British film editor Jon Gregory acknowledged Barker's ongoing obsession with religious imagery and the role of women in his narratives, often portraying them as possessing transformative powers. He highlighted the novel's scope, suggesting that Imajica is a reworking of the Christ myth, filled with monsters and mayhem, and concluded that the book represented a "step upwards" for Barker, offering a story with greater thematic range than his previous works.

In his review for The Washington Post, Stefan Dziemianowicz revered Barker as a "latter-day Lewis Carroll," adept at transforming contemporary issues – such as AIDS, racial and sexual politics, and censorship – into mythological material. However, he opined that the novel tends to digress, describing it as a "Chinese puzzle box constructed on a universal scale," and pointing out that, while Imajica dazzles with its inventiveness, it sometimes suffers from an overindulgence in detail that detracts from the overall plot.
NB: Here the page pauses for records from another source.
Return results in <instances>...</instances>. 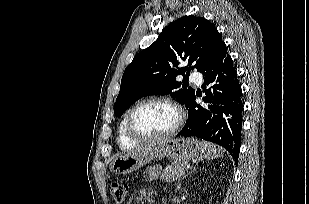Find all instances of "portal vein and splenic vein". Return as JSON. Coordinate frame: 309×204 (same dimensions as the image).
<instances>
[{"label":"portal vein and splenic vein","instance_id":"1","mask_svg":"<svg viewBox=\"0 0 309 204\" xmlns=\"http://www.w3.org/2000/svg\"><path fill=\"white\" fill-rule=\"evenodd\" d=\"M188 168H191L190 165L187 166Z\"/></svg>","mask_w":309,"mask_h":204}]
</instances>
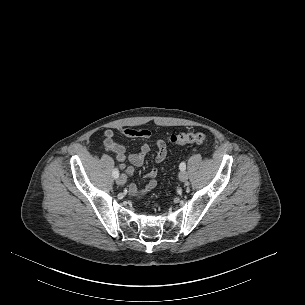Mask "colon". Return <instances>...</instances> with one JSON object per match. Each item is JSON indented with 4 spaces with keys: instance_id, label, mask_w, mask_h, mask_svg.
<instances>
[{
    "instance_id": "obj_1",
    "label": "colon",
    "mask_w": 305,
    "mask_h": 305,
    "mask_svg": "<svg viewBox=\"0 0 305 305\" xmlns=\"http://www.w3.org/2000/svg\"><path fill=\"white\" fill-rule=\"evenodd\" d=\"M206 140L207 136L202 132L178 133L170 136V142L173 145L200 144Z\"/></svg>"
}]
</instances>
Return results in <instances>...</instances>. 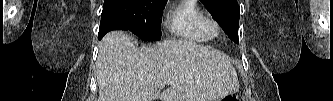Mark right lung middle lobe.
<instances>
[{"mask_svg":"<svg viewBox=\"0 0 333 101\" xmlns=\"http://www.w3.org/2000/svg\"><path fill=\"white\" fill-rule=\"evenodd\" d=\"M167 0H104L103 10L115 13L129 30L144 41L161 39V12Z\"/></svg>","mask_w":333,"mask_h":101,"instance_id":"right-lung-middle-lobe-1","label":"right lung middle lobe"}]
</instances>
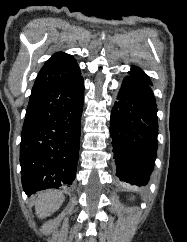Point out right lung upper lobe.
<instances>
[{
  "label": "right lung upper lobe",
  "mask_w": 187,
  "mask_h": 242,
  "mask_svg": "<svg viewBox=\"0 0 187 242\" xmlns=\"http://www.w3.org/2000/svg\"><path fill=\"white\" fill-rule=\"evenodd\" d=\"M80 73L79 66L72 55L63 52L55 53L40 70L32 91L65 83Z\"/></svg>",
  "instance_id": "cb5924a9"
}]
</instances>
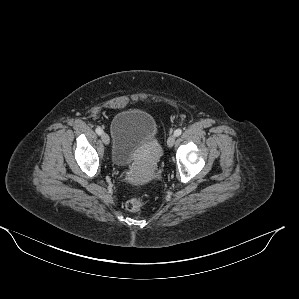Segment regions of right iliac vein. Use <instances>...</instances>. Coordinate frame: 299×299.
Listing matches in <instances>:
<instances>
[{
  "label": "right iliac vein",
  "instance_id": "63e3f726",
  "mask_svg": "<svg viewBox=\"0 0 299 299\" xmlns=\"http://www.w3.org/2000/svg\"><path fill=\"white\" fill-rule=\"evenodd\" d=\"M101 139L105 145H108L110 143V138L106 133L101 134Z\"/></svg>",
  "mask_w": 299,
  "mask_h": 299
}]
</instances>
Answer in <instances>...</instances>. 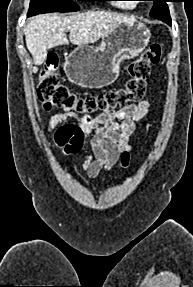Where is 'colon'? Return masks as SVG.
Segmentation results:
<instances>
[{
  "label": "colon",
  "instance_id": "obj_1",
  "mask_svg": "<svg viewBox=\"0 0 193 287\" xmlns=\"http://www.w3.org/2000/svg\"><path fill=\"white\" fill-rule=\"evenodd\" d=\"M161 46L152 44L137 59L127 66L129 79L123 87L109 89L98 94L80 95L59 78V59L55 53H49L39 75L37 95L46 109L52 107L77 113L85 124L89 120H98L116 108H124L142 99L146 89V80L152 65L159 63Z\"/></svg>",
  "mask_w": 193,
  "mask_h": 287
}]
</instances>
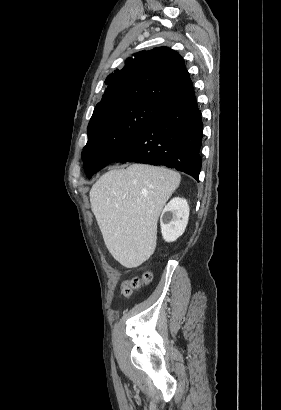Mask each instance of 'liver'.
I'll list each match as a JSON object with an SVG mask.
<instances>
[{
    "label": "liver",
    "mask_w": 281,
    "mask_h": 410,
    "mask_svg": "<svg viewBox=\"0 0 281 410\" xmlns=\"http://www.w3.org/2000/svg\"><path fill=\"white\" fill-rule=\"evenodd\" d=\"M179 173L146 164L113 169L90 190L104 243L121 265L135 268L154 253L159 215L180 184Z\"/></svg>",
    "instance_id": "1"
}]
</instances>
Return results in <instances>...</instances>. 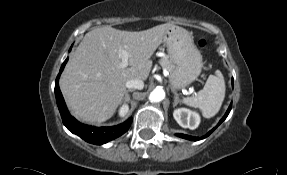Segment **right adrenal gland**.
<instances>
[{"instance_id":"right-adrenal-gland-1","label":"right adrenal gland","mask_w":287,"mask_h":175,"mask_svg":"<svg viewBox=\"0 0 287 175\" xmlns=\"http://www.w3.org/2000/svg\"><path fill=\"white\" fill-rule=\"evenodd\" d=\"M133 90H127L125 97H124V102H128L130 100V95L129 92H132Z\"/></svg>"}]
</instances>
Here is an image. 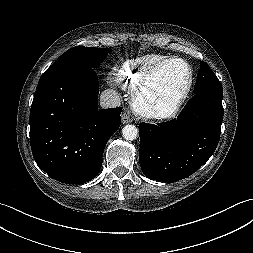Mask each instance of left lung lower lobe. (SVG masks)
I'll use <instances>...</instances> for the list:
<instances>
[{"mask_svg":"<svg viewBox=\"0 0 253 253\" xmlns=\"http://www.w3.org/2000/svg\"><path fill=\"white\" fill-rule=\"evenodd\" d=\"M223 93L203 91L176 119L141 123L139 162L150 179L175 182L197 171L214 153L223 121Z\"/></svg>","mask_w":253,"mask_h":253,"instance_id":"0a47b994","label":"left lung lower lobe"}]
</instances>
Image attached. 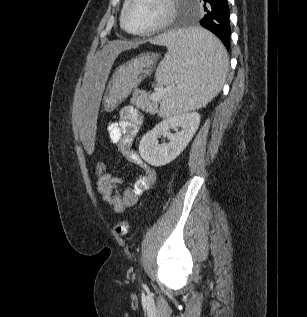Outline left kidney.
<instances>
[{
  "label": "left kidney",
  "mask_w": 307,
  "mask_h": 317,
  "mask_svg": "<svg viewBox=\"0 0 307 317\" xmlns=\"http://www.w3.org/2000/svg\"><path fill=\"white\" fill-rule=\"evenodd\" d=\"M200 124L197 112L180 113L167 117L148 131L139 144V154L152 166H163L174 160L190 142ZM173 129L174 134L169 133ZM179 129V130H178ZM165 135L169 142L158 144V137Z\"/></svg>",
  "instance_id": "5707ae66"
}]
</instances>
Additionally, Publishers Weekly celebrated Barker's "prodigious imagination," noting his ability to conjure vivid characters, gods, and creatures, while acknowledging the book's complexity. The review highlighted Imajica's "mesmerizing invention" and its blend of violence, eroticism, and myth.

=== Awards and nominations ===
Imajica was a finalist for the 1992 Locus Award for Best Horror/Dark Fantasy Novel. It won the 1997 Prix Julia Verlanger for best foreign-language novel, as well as the 1998 Grand Prix de l'Imaginaire for best foreign-language novel.